Digitize the background fill making use of the new density setting. Make certain the stitch angle is absolutely no, or horizontal. The item needs to begin on top and end at the bottom. Then, replicate that object twice. Alternate the beginning as well as stop settings in the 2nd layer by starting at the bottom and also stopping on top, then add an edge-run padding to that layer. The last layer will start where the second layer ended-- on top-- and finish near the bottom.
If there is a summary on this fill, include an edge-run padding to the second layer and counter the column stitch rundown to ensure that it overlaps the fill's underlay. This will protect against the synopsis from pulling away from the fill.
This split fill will run perfectly with no string breaks, and can be raised or lowered in dimension as required. It additionally will result in a fill that moves with the coat, easily approves detail and also doesn't cause any kind of push or pull. In addition, due to the fact that there is no demand for compensation, there also will be no distortion.
Structure adds interest.
When dealing with a larger layout, particular components can be included in spark interest. The history fill does not need to be plain; instead, it can be an embossed variation of your customer's logo. If you do this, include appearance only to the last of the three layers. These extras can include interest your designs that brings your customers back.
The last layer of the fill is what your eye will certainly see, to make sure that's where you can add either a longer sew for gloss, a shorter stitch for a matte coating, a formed loaded with your client's printed logo or any other ideal structure.
Conveniently adjusting a layout's size will certainly allow you to upsell tasks more effectively. Capitalizing on the jackets currently offered on the market will boost your shop's profits.

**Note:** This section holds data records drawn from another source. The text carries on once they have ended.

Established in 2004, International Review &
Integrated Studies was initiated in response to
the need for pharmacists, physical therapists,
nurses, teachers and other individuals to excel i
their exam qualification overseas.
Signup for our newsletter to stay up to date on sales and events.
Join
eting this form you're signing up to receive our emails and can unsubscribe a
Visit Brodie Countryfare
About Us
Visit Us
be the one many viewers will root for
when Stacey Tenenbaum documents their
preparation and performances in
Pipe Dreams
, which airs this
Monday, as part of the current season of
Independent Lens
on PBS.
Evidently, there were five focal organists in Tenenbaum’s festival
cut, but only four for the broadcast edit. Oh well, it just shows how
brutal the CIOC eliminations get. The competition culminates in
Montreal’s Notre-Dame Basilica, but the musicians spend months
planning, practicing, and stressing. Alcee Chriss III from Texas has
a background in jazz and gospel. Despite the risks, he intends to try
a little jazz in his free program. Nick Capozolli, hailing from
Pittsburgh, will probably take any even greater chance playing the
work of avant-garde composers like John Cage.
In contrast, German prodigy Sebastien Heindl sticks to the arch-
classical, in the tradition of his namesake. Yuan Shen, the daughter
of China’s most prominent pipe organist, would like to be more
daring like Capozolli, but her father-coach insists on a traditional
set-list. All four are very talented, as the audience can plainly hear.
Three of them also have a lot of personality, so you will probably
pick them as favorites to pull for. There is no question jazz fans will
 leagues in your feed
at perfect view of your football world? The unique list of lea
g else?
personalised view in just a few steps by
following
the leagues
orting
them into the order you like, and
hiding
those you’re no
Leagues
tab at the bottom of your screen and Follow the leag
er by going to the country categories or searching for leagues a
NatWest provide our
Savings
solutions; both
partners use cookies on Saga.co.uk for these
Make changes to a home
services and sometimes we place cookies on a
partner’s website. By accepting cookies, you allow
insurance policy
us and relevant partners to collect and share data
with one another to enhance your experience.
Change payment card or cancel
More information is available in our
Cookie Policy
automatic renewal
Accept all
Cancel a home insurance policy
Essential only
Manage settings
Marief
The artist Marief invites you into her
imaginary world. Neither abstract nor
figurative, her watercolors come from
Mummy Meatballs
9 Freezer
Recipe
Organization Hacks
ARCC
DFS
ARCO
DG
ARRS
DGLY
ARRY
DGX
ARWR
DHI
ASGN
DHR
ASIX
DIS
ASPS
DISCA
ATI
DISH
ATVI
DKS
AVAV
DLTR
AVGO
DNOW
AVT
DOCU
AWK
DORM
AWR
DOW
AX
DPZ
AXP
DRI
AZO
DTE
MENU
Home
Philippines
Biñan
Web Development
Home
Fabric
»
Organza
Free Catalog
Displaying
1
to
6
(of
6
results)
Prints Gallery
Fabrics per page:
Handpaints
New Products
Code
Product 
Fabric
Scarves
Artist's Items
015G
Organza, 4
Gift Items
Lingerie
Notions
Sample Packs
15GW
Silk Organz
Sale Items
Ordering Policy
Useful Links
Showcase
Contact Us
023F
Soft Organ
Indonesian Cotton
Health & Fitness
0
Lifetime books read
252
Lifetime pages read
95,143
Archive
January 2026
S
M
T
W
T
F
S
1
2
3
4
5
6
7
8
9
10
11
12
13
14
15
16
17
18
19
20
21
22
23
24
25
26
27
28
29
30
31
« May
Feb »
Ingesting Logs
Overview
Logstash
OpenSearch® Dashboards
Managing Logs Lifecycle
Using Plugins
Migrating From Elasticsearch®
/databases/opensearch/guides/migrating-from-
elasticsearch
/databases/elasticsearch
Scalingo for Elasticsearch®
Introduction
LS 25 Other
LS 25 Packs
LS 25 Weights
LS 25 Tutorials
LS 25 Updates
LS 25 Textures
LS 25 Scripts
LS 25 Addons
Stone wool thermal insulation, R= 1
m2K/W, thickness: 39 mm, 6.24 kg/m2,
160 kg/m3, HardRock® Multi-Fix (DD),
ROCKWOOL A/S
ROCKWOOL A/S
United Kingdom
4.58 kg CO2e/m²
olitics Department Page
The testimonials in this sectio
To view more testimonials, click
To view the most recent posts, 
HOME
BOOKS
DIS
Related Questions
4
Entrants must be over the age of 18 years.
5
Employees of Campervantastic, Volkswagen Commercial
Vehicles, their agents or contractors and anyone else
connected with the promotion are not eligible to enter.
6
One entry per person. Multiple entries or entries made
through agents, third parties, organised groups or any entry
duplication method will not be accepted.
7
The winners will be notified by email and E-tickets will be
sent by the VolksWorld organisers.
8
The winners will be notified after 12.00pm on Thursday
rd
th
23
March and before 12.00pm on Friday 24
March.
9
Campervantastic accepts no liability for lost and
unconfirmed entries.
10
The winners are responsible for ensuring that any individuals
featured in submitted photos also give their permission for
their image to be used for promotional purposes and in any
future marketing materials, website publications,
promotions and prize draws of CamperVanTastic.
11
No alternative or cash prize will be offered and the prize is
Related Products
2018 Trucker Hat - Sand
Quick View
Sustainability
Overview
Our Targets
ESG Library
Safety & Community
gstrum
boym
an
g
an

Beginning with a layered fill will certainly make it easier to move from dimension to dimension and garment to garment.
Knowing that the split fill is a choice implies you can utilize the initial fill from the smaller styles, lower its thickness, replicate it three times, alter the starting and also stopping settings on the 2nd layer, and instantly prevent the issues connected to added padding and draw compensation.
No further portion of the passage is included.